As I detailed in a recent post, the problem is that Ruby’s DateTime implementation is extremely slow compared to its Time implementation. The solution is to avoid DateTime’s entirely and use custom time parsing code. Fortunately, our database can output time in ISO 861 format, which Time can quickly parse.
So, any place we access times, we simply roll our own attribute readers and writers like this (note that we don’t use read_attribute!).
def created_on @created_on || Time.iso8601(read_attribute_before_type_cast('created_on')) end def created_on=(value) write_attribute(:created_on, value) @created_on = nil end def updated_on @updated_on || Time.iso8601(read_attribute_before_type_cast('created_on')) end
Lesson – Don’t let Rails parse timestamps – do it yourself
Gain – 20%
Don’t symbolize keys
We’ve almost hit the 1 second barrier:
Total: 1.156 %self total self wait child calls name 8.13 0.11 0.09 0.00 0.01 642 Kernel#send-3 8.13 0.09 0.09 0.00 0.00 5 PGconn#exec 6.75 0.08 0.08 0.00 0.00 7497 String#concat 4.15 0.05 0.05 0.00 0.00 817 Hash#each 4.07 0.05 0.05 0.00 0.00 40 ActiveRecord::Associations:: HasAndBelongsToManyAssociation# construct_sql 2.77 0.03 0.03 0.00 0.00 6360 String#match 2.77 0.06 0.03 0.00 0.03 47 Array#each_index 2.77 0.03 0.03 0.00 0.00 280 IconType#size 2.60 0.03 0.03 0.00 0.00 4309 Array#[]

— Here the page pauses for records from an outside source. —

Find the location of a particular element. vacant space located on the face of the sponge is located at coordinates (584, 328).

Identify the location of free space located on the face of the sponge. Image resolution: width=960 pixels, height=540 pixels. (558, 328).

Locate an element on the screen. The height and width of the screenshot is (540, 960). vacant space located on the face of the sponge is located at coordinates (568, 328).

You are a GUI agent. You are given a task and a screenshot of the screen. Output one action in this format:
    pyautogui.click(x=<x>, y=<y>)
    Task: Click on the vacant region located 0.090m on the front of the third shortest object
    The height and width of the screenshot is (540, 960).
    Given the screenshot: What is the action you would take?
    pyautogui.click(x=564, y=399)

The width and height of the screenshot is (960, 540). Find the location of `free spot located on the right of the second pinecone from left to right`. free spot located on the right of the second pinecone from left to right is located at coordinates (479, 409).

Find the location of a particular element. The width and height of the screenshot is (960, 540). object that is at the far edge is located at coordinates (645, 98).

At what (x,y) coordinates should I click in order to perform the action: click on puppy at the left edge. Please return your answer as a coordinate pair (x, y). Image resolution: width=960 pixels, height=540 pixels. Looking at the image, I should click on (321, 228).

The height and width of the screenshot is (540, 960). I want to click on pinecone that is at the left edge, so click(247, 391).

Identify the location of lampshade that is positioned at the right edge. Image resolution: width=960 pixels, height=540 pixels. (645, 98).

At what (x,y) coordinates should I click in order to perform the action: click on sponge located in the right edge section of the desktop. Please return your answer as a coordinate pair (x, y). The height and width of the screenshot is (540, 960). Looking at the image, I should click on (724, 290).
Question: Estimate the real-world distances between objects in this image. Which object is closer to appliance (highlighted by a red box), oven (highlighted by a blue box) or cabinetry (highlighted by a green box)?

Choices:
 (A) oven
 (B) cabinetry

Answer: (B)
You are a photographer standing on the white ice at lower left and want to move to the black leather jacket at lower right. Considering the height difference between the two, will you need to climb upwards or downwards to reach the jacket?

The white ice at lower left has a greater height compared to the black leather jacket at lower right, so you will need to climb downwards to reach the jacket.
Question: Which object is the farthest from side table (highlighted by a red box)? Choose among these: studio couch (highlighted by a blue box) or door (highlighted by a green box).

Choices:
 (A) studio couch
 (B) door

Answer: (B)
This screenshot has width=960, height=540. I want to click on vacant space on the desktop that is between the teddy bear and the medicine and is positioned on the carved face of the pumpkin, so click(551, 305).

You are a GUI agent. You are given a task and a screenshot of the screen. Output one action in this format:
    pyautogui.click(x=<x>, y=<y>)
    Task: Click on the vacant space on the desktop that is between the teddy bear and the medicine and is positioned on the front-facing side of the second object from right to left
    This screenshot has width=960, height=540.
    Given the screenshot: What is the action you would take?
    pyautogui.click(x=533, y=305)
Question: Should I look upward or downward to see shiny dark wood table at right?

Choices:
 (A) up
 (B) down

At this point, most of the easy wins are gone. However, there is at least one left. Although its not shown in the flat profile, the graph profile shows that the method ActiveSupport::CoreExtensions::Hash::Keys#symbolize_keys takes 2.77% of the time including its children. Additional rummaging through the call graph shows that the calls come from ActionView#compile_and_render_template:
def compile_and_render_template(extension, template = nil, file_path = nil, local_assigns = {}) # convert string keys to symbols if requested local_assigns = local_assigns.symbolize_keys if @@local_assigns_support_string_keys
A bit of research shows that local_assigns_support_string_keys is deprecated and slated for removal from Rails! Sweet – that means we can save an additional 3% simply by adding this line to environment.rb:
config.action_view.local_assigns_support_string_keys = false
If only all optimizations were so simple.
Lesson – Don’t symbolize keys
Gain – 3%
Wrapping Up
So what’s our final time? Let’s see:
Total: 0.922 %self total self wait child calls name 10.30 0.10 0.10 0.00 0.00 5 PGconn#exec 3.47 0.17 0.03 0.00 0.14 312 Array#each-2 3.47 0.03 0.03 0.00 0.00 212 ActiveRecord::ConnectionAdapters:: Quoting#quote 3.47 0.03 0.03 0.00 0.00 19455 Hash#[] 3.47 0.36 0.03 0.00 0.33 360 ActionView::Base#render-2 3.36 0.06 0.03 0.00 0.03 47 Array#each_index 3.36 0.03 0.03 0.00 0.00 299 ActiveRecord::Associations:: AssociationProxy#initialize 3.36 0.14 0.03 0.00 0.11 705 ActiveRecord::Associations:: AssociationProxy#method_missing
Not bad – we reduced the request time from 7.8 to 0.92 seconds with a day’s worth of work. Obviously there is still much to be done – we need to run the code through our performance monitoring suite and make sure that the average time holds across a number of requests and that the standard deviation is in line. But we’ve at least made a good start.